29 November 2011


When Paul and I were in Kuala Lumpur, we did most of our exploring in the morning and in the evening. Our afternoons consisted of a little wandering and a lot of napping. Again, not even the hotel concierge could recommend things for us to do in the afternoons other than shopping.

So we went shopping.

We went to Times Square the first day and had the best pizza I have had in almost a year. Thank you, Papa.

My how I missed that garlic butter sauce! This is how fast food pizza should be served.

We filled our bellies to the max with the pizza, the cheesy garlic bread, the onion rings and three Cokes, so we needed to walk it all off for a bit so that the food coma would not set in.

This mall was huge. There were at least eight floors and there were wings. I thought the Times Square Indoor Themepark sign was funny, so I took a picture. What kind of theme park awaited us? A couple dinky rides? Weird.

I chuckled when I saw this sign above the entrance. And then, I walked in. To my amazement, there were all sorts of rides and games in this four-story space. There was even a roller coaster that twisted, turned and flipped above everyone’s head.

For dessert, after we burned some calories walking all over the mall that would give Manhattan Mall a run for its money, we headed to Paul’s favorite eatery, Krispy Kreme. While he was boring and selected three glazed doughnuts, I was adventurous and selected a classic (dipped in sugar), an apple-filled doughnut and one topped with icing and Oreo crumbs. Mmmm.

Look at the minis!

The next day we went to a different mall at the base of the Petronas Twin Towers, one of Kuala Lumpur’s most recognized edifices. Paul decided that this mall would put Easton (for those familiar with Columbus) to shame. Many stores seen on Orchard Road also appeared here at Petronas.
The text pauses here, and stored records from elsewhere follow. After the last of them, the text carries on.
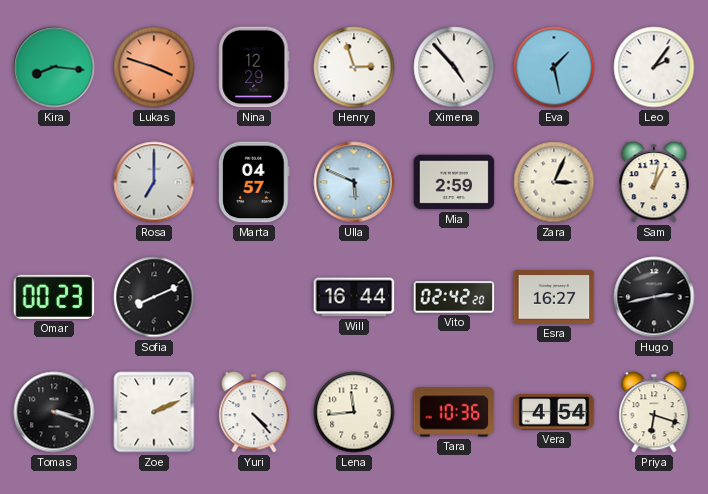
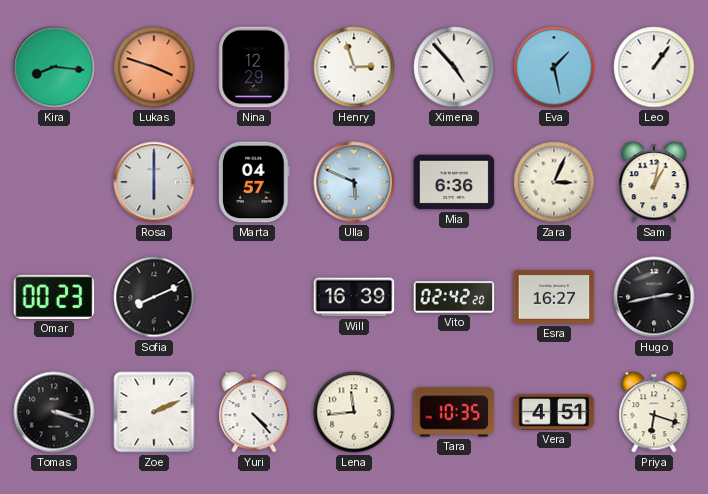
Leo: 2:06 -> 1:06
Rosa: 7:00 -> 6:00
Mia: 2:59 -> 6:36
Will: 16:44 -> 16:39
Tara: 10:36 -> 10:35
Vera: 4:54 -> 4:51
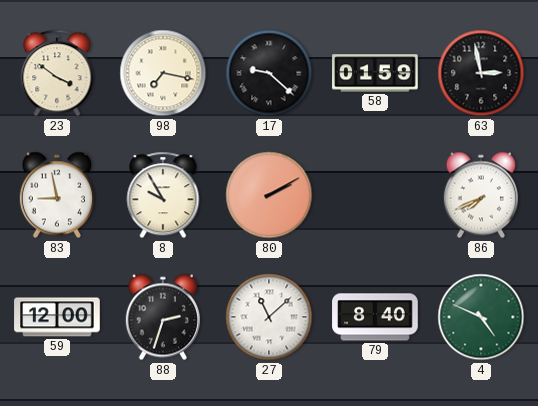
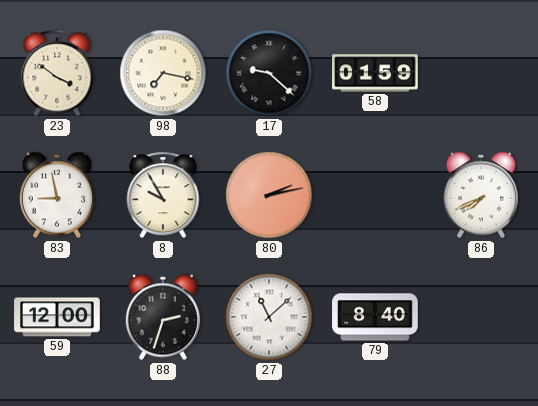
63: 2:58 -> none
80: 2:10 -> 2:13
4: 4:49 -> none
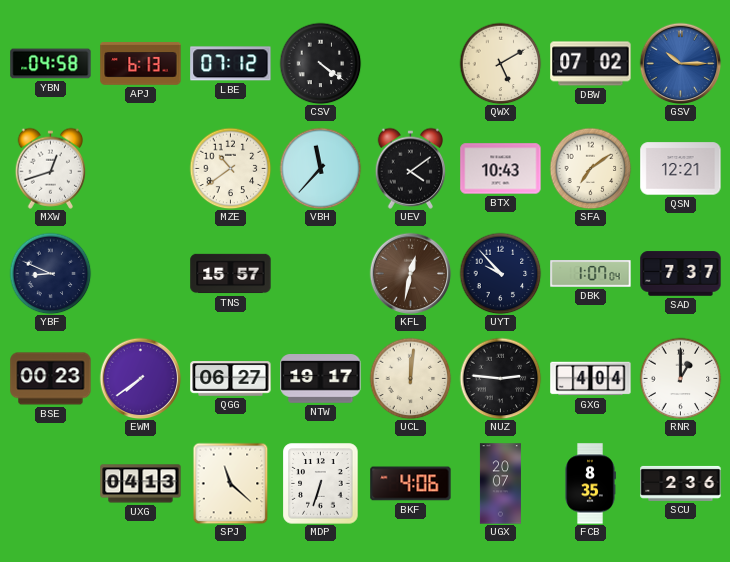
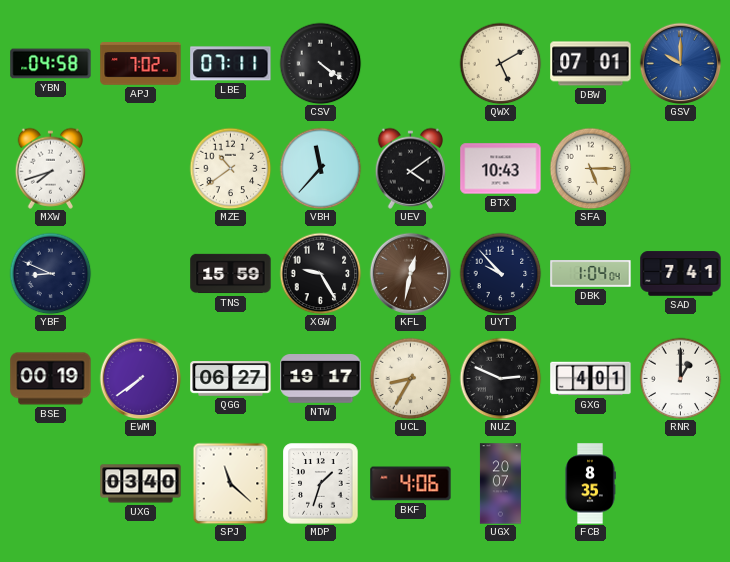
APJ: 6:13 -> 7:02
LBE: 07:12 -> 07:11
DBW: 07:02 -> 07:01
GSV: 10:15 -> 10:00
MXW: 12:42 -> 7:42
SFA: 7:09 -> 5:15
QSN: 12:21 -> none
TNS: 15:57 -> 15:59
XGW: none -> 9:25
DBK: 1:07 -> 1:04
SAD: 7:37 -> 7:41
BSE: 00:23 -> 00:19
UCL: 12:01 -> 8:35
NUZ: 2:46 -> 2:49
GXG: 4:04 -> 4:01
UXG: 04:13 -> 03:40
MDP: 6:33 -> 1:33
SCU: 2:36 -> none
What I enjoyed most, however, was the line of restaurants placed along the outside perimeter looking out into a park that reminded me of Boston Common. Ponds with water features and layers of trees were placed in front of the downtown cityscape. After we enjoyed our dinner, we walked around the park and an even larger landscape was revealed to us.

Runners steadily passed us along the walkway as the rain gently fell. We decided to take a few photos and then head back to the hotel before the monsoon approached.

Later that evening, we headed into Chinatown to see what crazy deals we could find. Before we moved to Singapore, the only Chinatown I have previously encountered was the one in Manhattan so I guess I was expecting something like that. I was also expecting something similar to Singapore’s Chinatown but, since nothing really opened until 6 p.m., I guess I knew this was going to be a bit different.

In Manhattan, there are lots of signs written in Chinese, fabulous authentic Chinese restaurants (not American Chinese, either – the real deal). There were a few ladies who ran tents with pretty bags hanging inside. The Chinatown in KL was nothing like the Chinatown in NY.

In this Chinatown, we were greeted from the second we each had one foot out of the cab. We were approached by several young men right off the bat who immediately inquired about what we were looking for. “CD? DVD?” “Handbags! Handbags!”

The truth is that we had no idea what we were looking for. We had not even had a second to take a look around and just experience our surroundings. But we quickly learned that we had to move, so we just walked on.

From every booth we passed, someone inside came out and yelled in our ears, “Handbags! Hermes! Gucci! Prada! We have. Which one you like?” “CD, DVD.” “Watches, wallets…” OMG! I get it!

The first section was  very open. There were some shops on either side of the two-lane road and a line of tents were set up in front of the shops on the street. Before we were event halfway through the first section, Paul and I started joking about how we needed to know a language other than English because everyone here obviously spoke our language.

The next time he was approached, which was, of course, about four steps later, he started spattering out German 101.

“Sprechen sie Deutsch?” Paul asked.

“CD? DVD?” the street guy pressed on.



I just walked away. Obviously this guy had no idea but, then again, that was the point. So I just pretended that I did not understand English until I found a tent worth looking into. I am happy to say that my approach worked quite well. The vendors may have thought I was rude by not responding to anything they yelled at me, but I just continued to walk, not make eye contact and just act like I had no idea what anyone was saying. Like a charm.

The back section of the street was much more crowded than the former. In addition to the shops on either side of the street and then tents in front of the shops on the street, there were two more rows of shops back to back in the middle of the street.

Walking through tiny pathway reminded me of walking through Little India – there is enough for one person and one person only to make his or her way down the tunnel-like corridor. Once we made it down the block, that was it. We looked out and saw nothing but dark streets and dark buildings on three sides.

We were interested in a couple of items and, I have to say, I was quite surprised by Paul’s desire to drop some cash in Chinatown. He was haggling so crazily that I was embarrassed to stand next to him but he came out on top every time. The one time I tried to negotiate, I left the tent empty handed. It was fine, though, because I really did not want the item – I just seemed to like it because it was there and not $15,000. We quickly realized that it seemed as if we were spending the money just to spend the money, so we quickly lost interest in a few things.

We did come out with two new umbrellas and a couple Christmas gifts (ssshhh). All in all it was a pretty good experience but I can say with certainty that one trip to a Chinatown like this one is enough for me.

Wednesday morning, we awoke and took our time with breakfast. I packed up and headed off to the airport in my ironically overpriced-yet-falling-apart taxicab. I had never been so excited to get on a plane and get back to Singapore. Kuala Lumpur was OK. I am glad that I made the trip but I have no desire to return anytime soon. When I returned to Singapore that afternoon, I knew I had a big day ahead of me but I was excited for my upcoming favorite holiday and my first Singaporean Thanksgiving.